La neige qui tombait sur Paris, en ce dimanche d'avant-printemps, n'avait pas dissuadé les mélomanes de venir assister dès l'aube au premier des quatre concerts consacrés au Catalogue d'oiseaux d'Olivier Messiaen, sous les doigts experts de Pierre-Laurent Aimard (photo). A six heures du matin, le grand studio de la Philharmonie, au troisième étage, affichait complet pour ce lever du jour salué en fanfare par le Traquet stapazin (un volatile du Roussillon), son cousin le Traquet rieur, et la Bouscarle (une fauvette des Charentes, « rageuse et invisible»). Affluence réconfortante, qui prouve qu'une initiative sortant intelligemment des sentiers battus trouve un public toujours disponible.
 
La passion d'Olivier Messiaen pour les chants d'oiseaux est une constante de sa vie, autant que sa foi catholique. Pendant deux ans, d'octobre 1956 à octobre 1958, cette passion prend un tour systématique. Accompagné d'Yvonne Loriod, son interprète et sa muse (avant de devenir sa femme en 1962), le musicien ornithologue parcourt la province française, enregistrant et notant, dans chaque région, le ramage de l'oiseau autant que son plumage, son habitat autant que les jeux de lumière aux différentes heures du jour. Comme l'explique Pierre-Laurent Aimard (remportant à 16 ans le   Concours Messiaen, engagé à 19 ans par Pierre Boulez dans l'Ensemble intercontemporain), ce systématisme est la réponse d'Olivier Messiaen au sérialisme intégral que pratique au même moment la jeune génération de compositeurs passés par sa classe d'analyse rue de Madrid (Pierre Boulez, Karlheinz Stockhausen, Jean Barraqué).
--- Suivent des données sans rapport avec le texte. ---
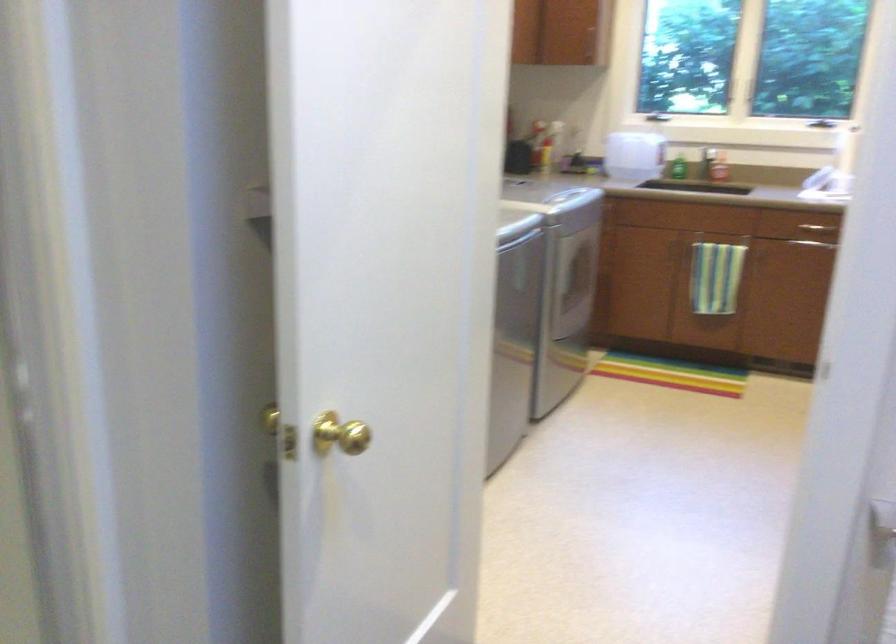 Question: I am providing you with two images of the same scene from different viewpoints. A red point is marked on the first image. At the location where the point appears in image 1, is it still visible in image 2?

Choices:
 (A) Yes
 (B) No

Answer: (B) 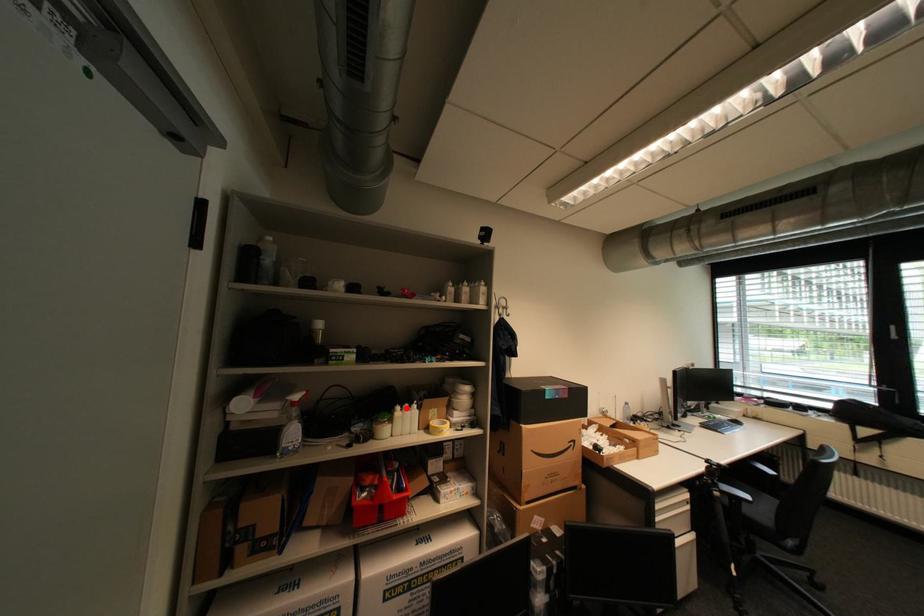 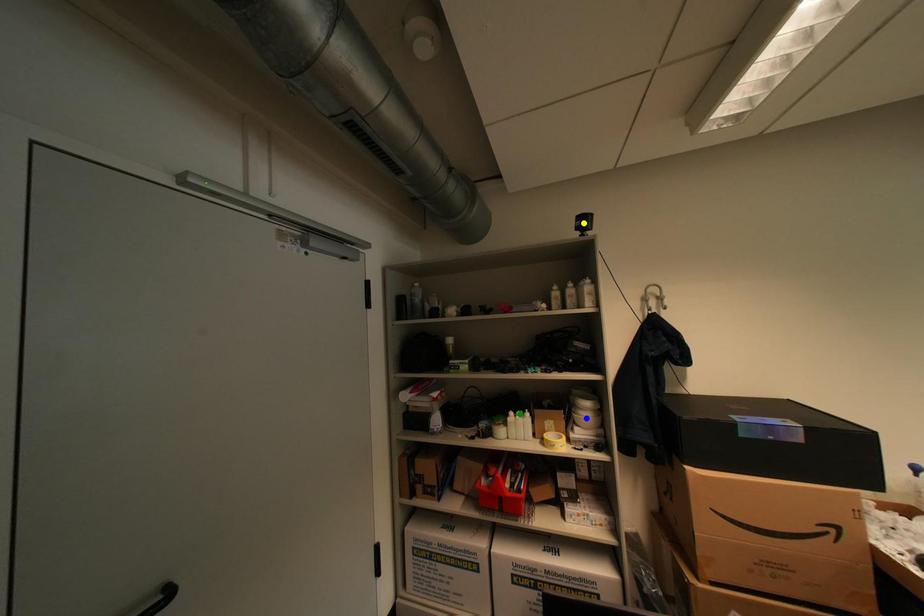 Question: I am providing you with two images of the same scene from different viewpoints. A red point is marked on the first image. You are given multiple points on the second image. Which mark in image 2 goes with the point in image 1?

Choices:
 (A) green point
 (B) blue point
 (C) yellow point

Answer: (A) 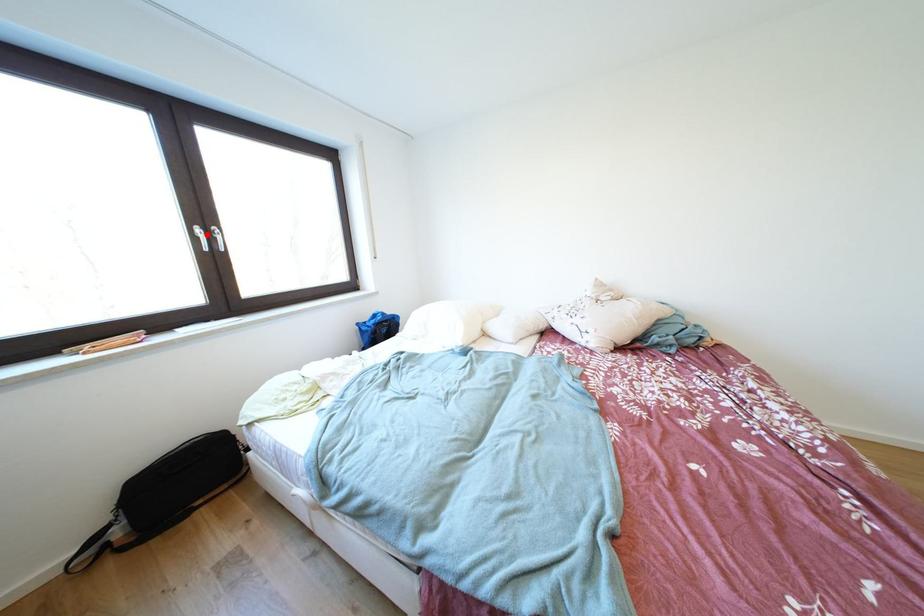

Toutes les ressources sonores du piano sont explorées et exaltées : « timbre de clavecin mêlé de gong » pour l'Alouette lulu, une soliste du Forez, « comme un cri d'enfant assassiné » pour la Chouette hulotte, fantôme nocturne des bois d'Orgeval. Dans cette vaste volière, deux spécimens ont particulièrement inspiré Olivier Messiaen. D'abord le Loriot, avec un t, destiné, secrètement, à Loriod avec un d (Yvonne, son interprète et sa muse, avant de devenir sa femme en 1962) : « son chant comme un rire de prince étranger, évoquant quelque planète inconnue, remplie de sourires à la Leonard de Vinci » ...  Et, à l'opposé, le Courlis cendré, hôte sinistre de l'île d'Ouessant, exprimant « toute la désolation tragique des paysages marins ».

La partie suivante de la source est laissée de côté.